The correct answer is $\boxed{\text{B) 2.40 m}}$.
The volume of the ejector chamber is given by
$$V = \pi r^2 h$$
where $r$ is the radius of the chamber and $h$ is the height of the chamber. The peak sewage discharge is given by
$$Q = \frac{V}{t}$$
where $t$ is the time between discharges.
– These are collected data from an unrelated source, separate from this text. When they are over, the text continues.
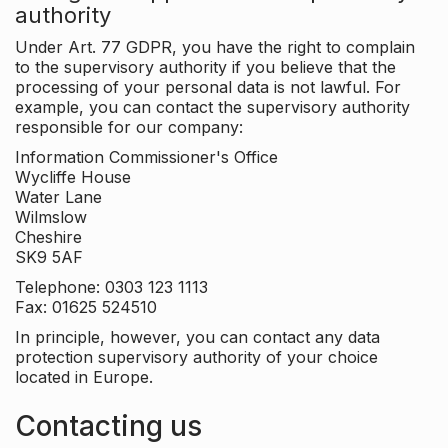
authority
Under Art. 77 GDPR, you have the right to complain
to the supervisory authority if you believe that the
processing of your personal data is not lawful. For
example, you can contact the supervisory authority
responsible for our company:
Information Commissioner's Office
Wycliffe House
Water Lane
Wilmslow
Cheshire
SK9 5AF
Telephone: 0303 123 1113
Fax: 01625 524510
In principle, however, you can contact any data
protection supervisory authority of your choice
located in Europe.
Contacting us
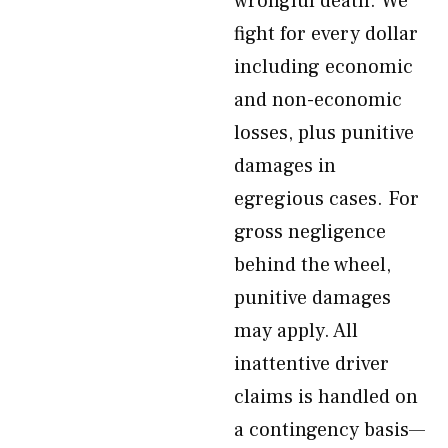
wrongful death. We
fight for every dollar
including economic
and non-economic
losses, plus punitive
damages in
egregious cases. For
gross negligence
behind the wheel,
punitive damages
may apply. All
inattentive driver
claims is handled on
a contingency basis—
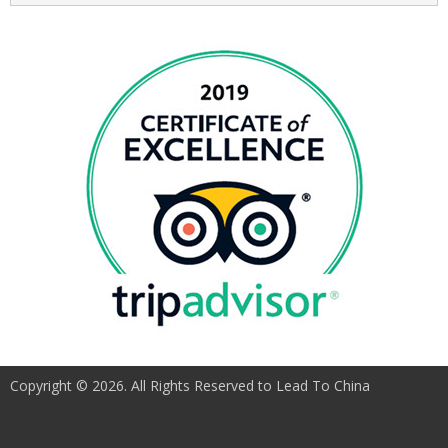
Copyright © 2026. All Rights Reserved to Lead To China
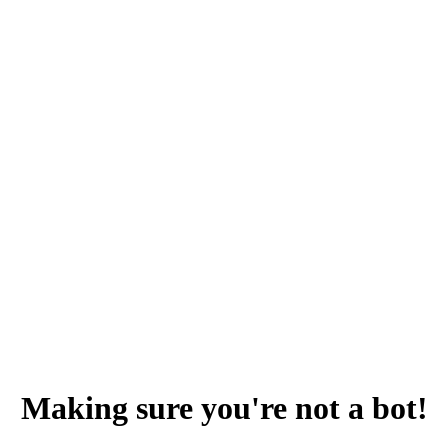
Making sure you're not a bot!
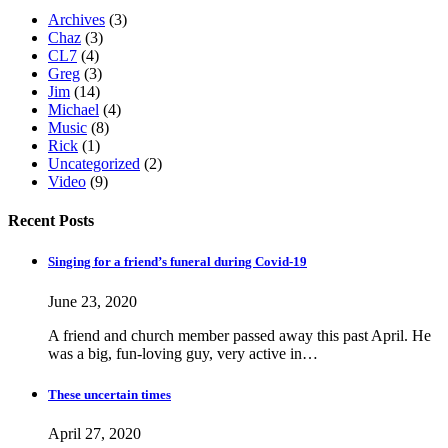
Archives
(3)
Chaz
(3)
CL7
(4)
Greg
(3)
Jim
(14)
Michael
(4)
Music
(8)
Rick
(1)
Uncategorized
(2)
Video
(9)
Recent Posts
Singing for a friend’s funeral during Covid-19
June 23, 2020
A friend and church member passed away this past April. He
was a big, fun-loving guy, very active in…
These uncertain times
April 27, 2020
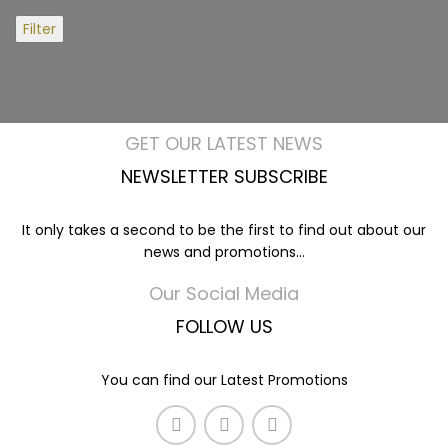
Filter
GET OUR LATEST NEWS
NEWSLETTER SUBSCRIBE
It only takes a second to be the first to find out about our
news and promotions...
Our Social Media
FOLLOW US
You can find our Latest Promotions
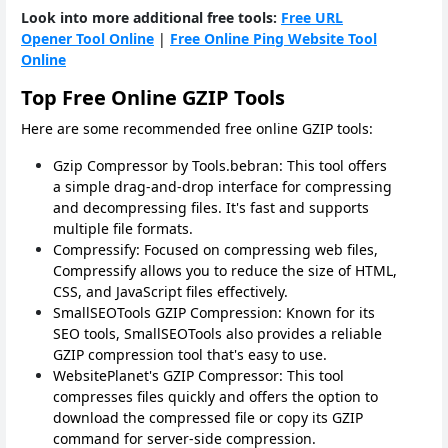
Look into more additional free tools:
Free URL
Opener Tool Online
|
Free Online Ping Website Tool
Online
Top Free Online GZIP Tools
Here are some recommended free online GZIP tools:
Gzip Compressor by Tools.bebran: This tool offers
a simple drag-and-drop interface for compressing
and decompressing files. It's fast and supports
multiple file formats.
Compressify: Focused on compressing web files,
Compressify allows you to reduce the size of HTML,
CSS, and JavaScript files effectively.
SmallSEOTools GZIP Compression: Known for its
SEO tools, SmallSEOTools also provides a reliable
GZIP compression tool that's easy to use.
WebsitePlanet's GZIP Compressor: This tool
compresses files quickly and offers the option to
download the compressed file or copy its GZIP
command for server-side compression.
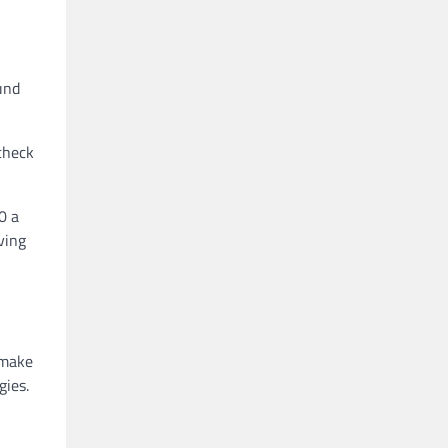
und
check
0 a
ving
 make
gies.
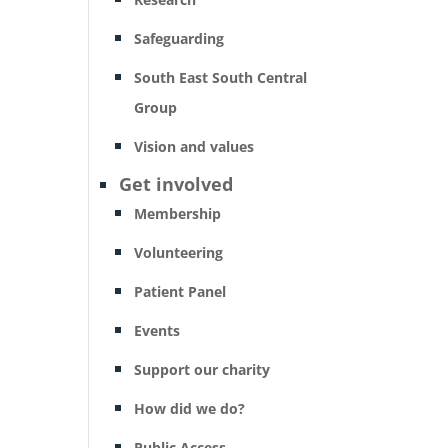
Safeguarding
South East South Central
Group
Vision and values
Get involved
Membership
Volunteering
Patient Panel
Events
Support our charity
How did we do?
Public Access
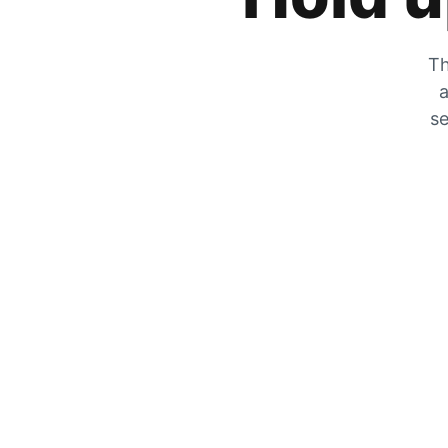
Th
a
se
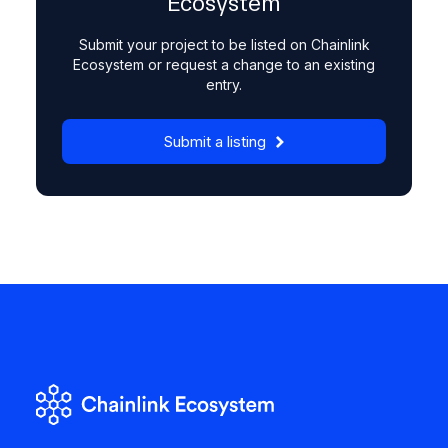
Ecosystem
Submit your project to be listed on Chainlink
Ecosystem or request a change to an existing
entry.
Submit a listing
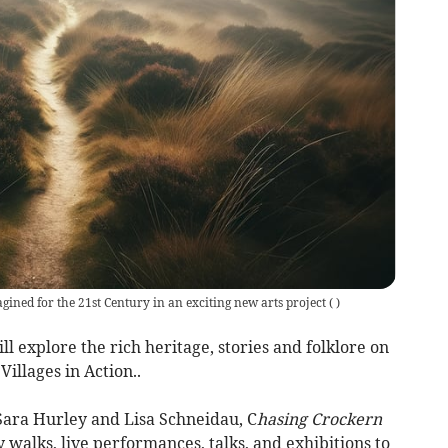
gined for the 21st Century in an exciting new arts project
(
)
 explore the rich heritage, stories and folklore on
illages in Action..
 Sara Hurley and Lisa Schneidau, C
hasing Crockern
y walks, live performances, talks, and exhibitions to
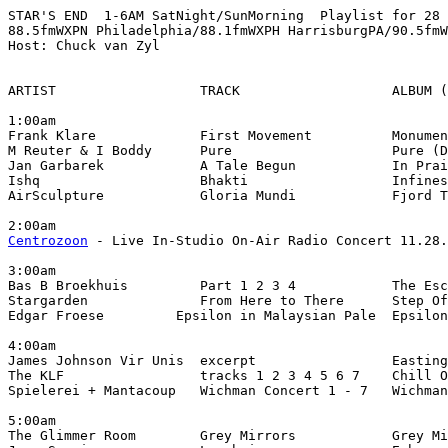
STAR'S END  1-6AM SatNight/SunMorning  Playlist for 28 
88.5fmWXPN Philadelphia/88.1fmWXPH HarrisburgPA/90.5fmW
Host: Chuck van Zyl

ARTIST                  TRACK                   ALBUM (
1:00am

Frank Klare             First Movement          Monumen
M Reuter & I Boddy      Pure                    Pure (D
Jan Garbarek            A Tale Begun            In Prai
Ishq                    Bhakti                  Infines
AirSculpture            Gloria Mundi            Fjord T
Centrozoon
 - Live In-Studio On-Air Radio Concert 11.28.
3:00am

Bas B Broekhuis         Part 1 2 3 4            The Esc
Stargarden              From Here to There      Step Of
Edgar Froese         Epsilon in Malaysian Pale  Epsilon
4:00am

James Johnson Vir Unis  excerpt                 Easting
The KLF                 tracks 1 2 3 4 5 6 7    Chill O
Spielerei + Mantacoup   Wichman Concert 1 - 7   Wichman
5:00am

The Glimmer Room        Grey Mirrors            Grey Mi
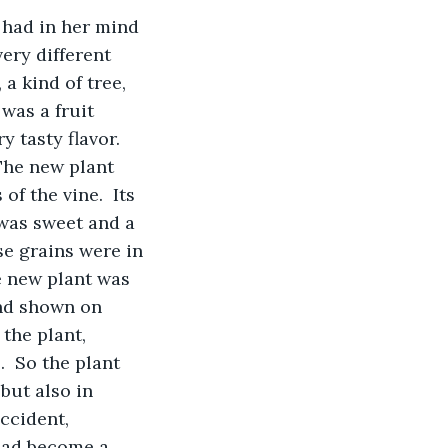
e had in her mind 
ery different 
a kind of tree, 
 was a fruit 
 tasty flavor. 
The new plant 
f the vine.  Its 
 was sweet and a 
se grains were in 
e new plant was 
nd shown on 
the plant, 
  So the plant 
but also in 
accident, 
had become a 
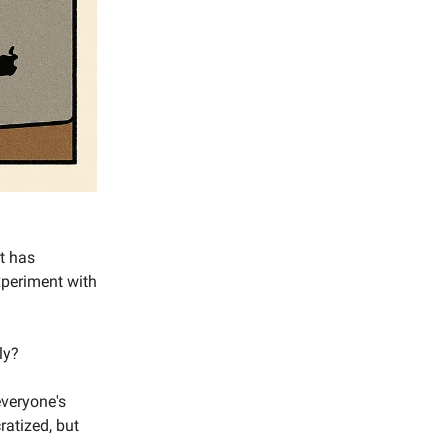
et has
xperiment with
ly?
everyone's
ratized, but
Substituting the expression for $V$ into the expression for $Q$, we get
$$Q = \frac{\pi r^2 h}{t}$$
We are given that $h = 2 \text{ m}$ and $t = 10 \text{ min} = 600 \text{ s}$. We are also given that $Q = 0.0157 \text{ cumec} = 157 \text{ m}^3/\text{s}$. Substituting these values into the expression for $Q$, we get
$$157 \text{ m}^3/\text{s} = \frac{\pi r^2 (2 \text{ m})}{600 \text{ s}}$$
Solving for $r$, we get
$$r = \sqrt{\frac{157 \text{ m}^3/\text{s} \times 600 \text{ s}}{\pi (2 \text{ m})^2}} = 2.40 \text{ m}$$
Therefore, the diameter of the ejector chamber is $\boxed{\text{2.40 m}}$.
The other options are incorrect because they do not result in a diameter that is consistent with the given information.